Labor certification (not to be confused with the Labor Condition Application - LCA) is a United States of
America immigration process step. Its stated goal is to "protect U.S. workers and the U.S. labor market by
ensuring that foreign workers seeking immigrant visa classifications are not displacing equally qualified U.S. workers".
There are several options available to US employers who wish to hire foreign, non-immigrant workers on a temporary but long-term basis: H-1B visas, L-1 visas, TN status and other options. These temporary options are often sufficient to meet the needs of employer and employee. When a US employer wishes to hire the services of the foreign worker on a permanent basis, however, a complex sponsorship process for the green card begins, a process that can take years. Generally (although not always) the first step in that process is labor certification. Labor certification is a process of proving that there are no qualified US workers for the position being offered. If there are qualified US workers - in fact, even generally speaking if there are even minimally qualified US workers - then the foreign worker cannot be offered the position on a permanent basis.
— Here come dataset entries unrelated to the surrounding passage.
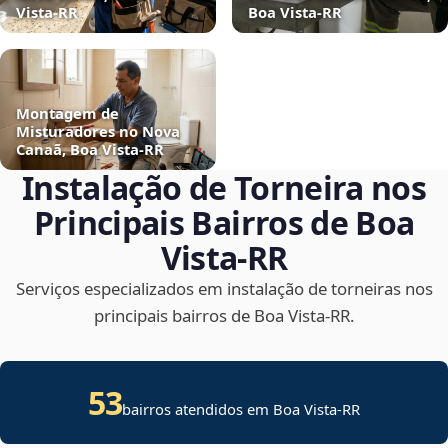
Vista‑RR
Boa Vista‑RR
Montagem de
Misturadores no Nova
Canaã, Boa Vista‑RR
Instalação de Torneira nos
Principais Bairros de Boa
Vista‑RR
Serviços especializados em instalação de torneiras nos
principais bairros de Boa Vista‑RR.
53
bairros atendidos em Boa Vista-RR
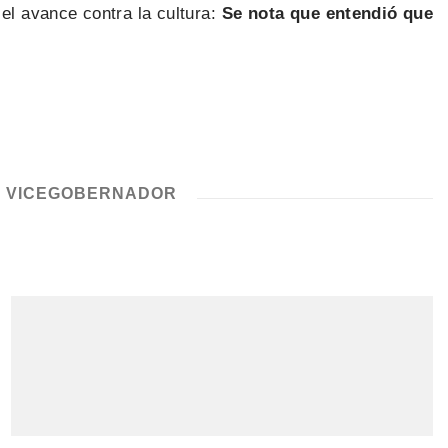
 el avance contra la cultura:
Se nota que entendió que
,
VICEGOBERNADOR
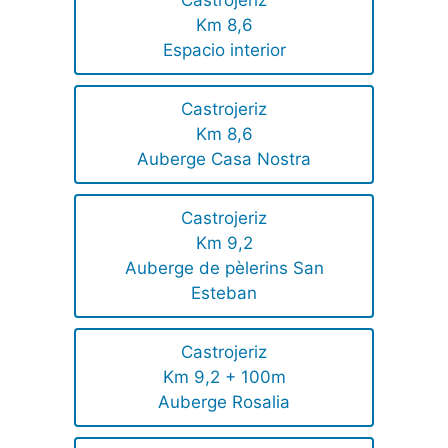
Km 8,6
Espacio interior
Castrojeriz
Km 8,6
Auberge Casa Nostra
Castrojeriz
Km 9,2
Auberge de pèlerins San
Esteban
Castrojeriz
Km 9,2 + 100m
Auberge Rosalia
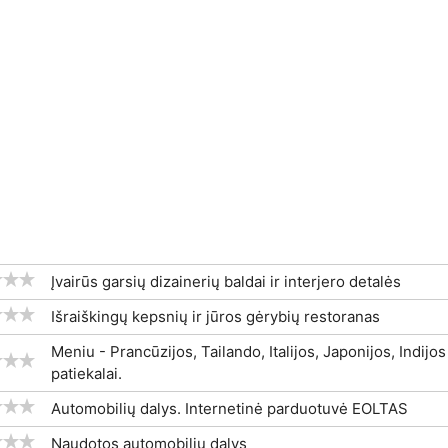
Įvairūs garsių dizainerių baldai ir interjero detalės
Išraiškingų kepsnių ir jūros gėrybių restoranas
Meniu - Prancūzijos, Tailando, Italijos, Japonijos, Indijos 
patiekalai.
Automobilių dalys. Internetinė parduotuvė EOLTAS
Naudotos automobilių dalys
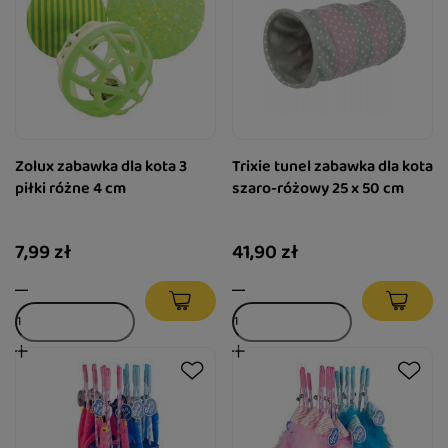
Zolux zabawka dla kota 3
Trixie tunel zabawka dla kota
piłki różne 4 cm
szaro-różowy 25 x 50 cm
7,99 zł
41,90 zł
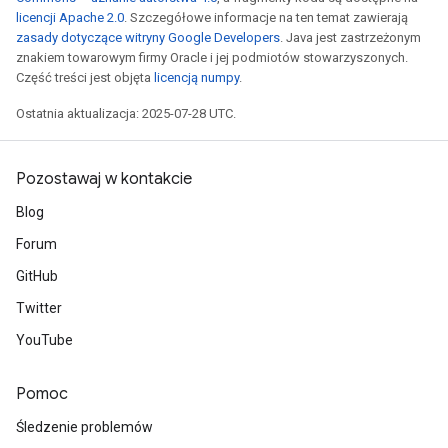
licencji Apache 2.0
. Szczegółowe informacje na ten temat zawierają
zasady dotyczące witryny Google Developers
. Java jest zastrzeżonym
znakiem towarowym firmy Oracle i jej podmiotów stowarzyszonych.
Część treści jest objęta
licencją numpy
.
Ostatnia aktualizacja: 2025-07-28 UTC.
Pozostawaj w kontakcie
Blog
Forum
GitHub
Twitter
YouTube
Pomoc
Śledzenie problemów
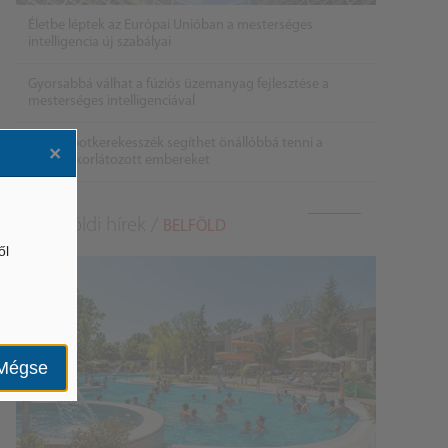
Életbe léptek az Európai Unióban a mesterséges
intelligencia új szabályai
Gyorsabbá válhat a fúziós üzemanyag fejlesztése a
mesterséges intelligenciával
Látó robotkerekesszék segíthet önállóbbá tenni a
×
mozgáskorlátozott embereket
Belföldi hírek /
BELFÖLD
ől
Mégse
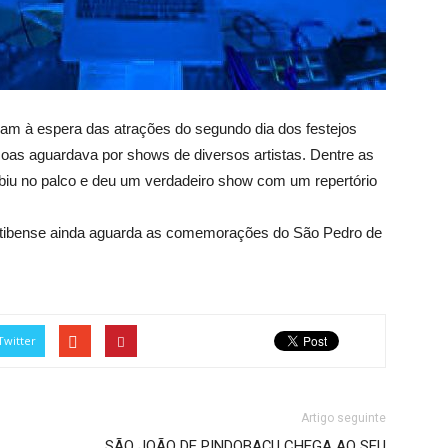
ram à espera das atrações do segundo dia dos festejos
oas aguardava por shows de diversos artistas. Dentre as
subiu no palco e deu um verdadeiro show com um repertório
caatibense ainda aguarda as comemorações do São Pedro de
Twitter
Artigo seguinte
SÃO JOÃO DE PINDOBAÇU CHEGA AO SEU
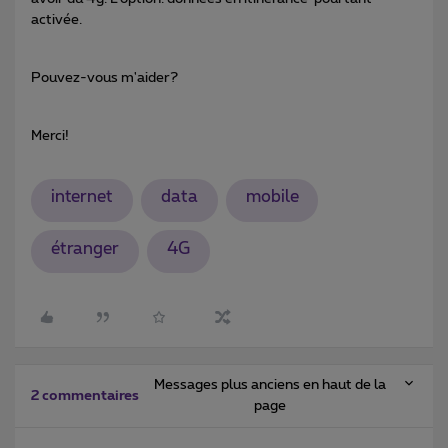
activée.
Pouvez-vous m'aider?
Merci!
internet
data
mobile
étranger
4G
Messages plus anciens en haut de la
2 commentaires
page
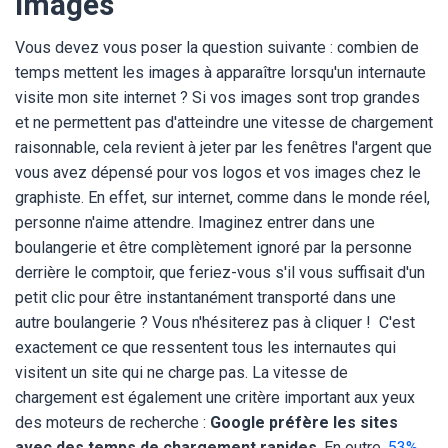
images
Vous devez vous poser la question suivante : combien de
temps mettent les images à apparaître lorsqu'un internaute
visite mon site internet ? Si vos images sont trop grandes
et ne permettent pas d'atteindre une vitesse de chargement
raisonnable, cela revient à jeter par les fenêtres l'argent que
vous avez dépensé pour vos logos et vos images chez le
graphiste. En effet, sur internet, comme dans le monde réel,
personne n'aime attendre. Imaginez entrer dans une
boulangerie et être complètement ignoré par la personne
derrière le comptoir, que feriez-vous s'il vous suffisait d'un
petit clic pour être instantanément transporté dans une
autre boulangerie ? Vous n'hésiterez pas à cliquer ! C'est
exactement ce que ressentent tous les internautes qui
visitent un site qui ne charge pas. La vitesse de
chargement est également une critère important aux yeux
des moteurs de recherche :
Google préfère les sites
avec des temps de chargement rapides
. En outre,
53%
This does not necessarily mean that the foreign worker will be immediately replaced by a qualified US worker, though. The foreign worker can still serve out the remainder of their existing US temporary visa, and may well be able to re-apply for labor certification and be approved. But it does create a substantial inconvenience for the US employer who wishes to hire a foreign worker, which does provide some protection to US workers, although the process is controversial.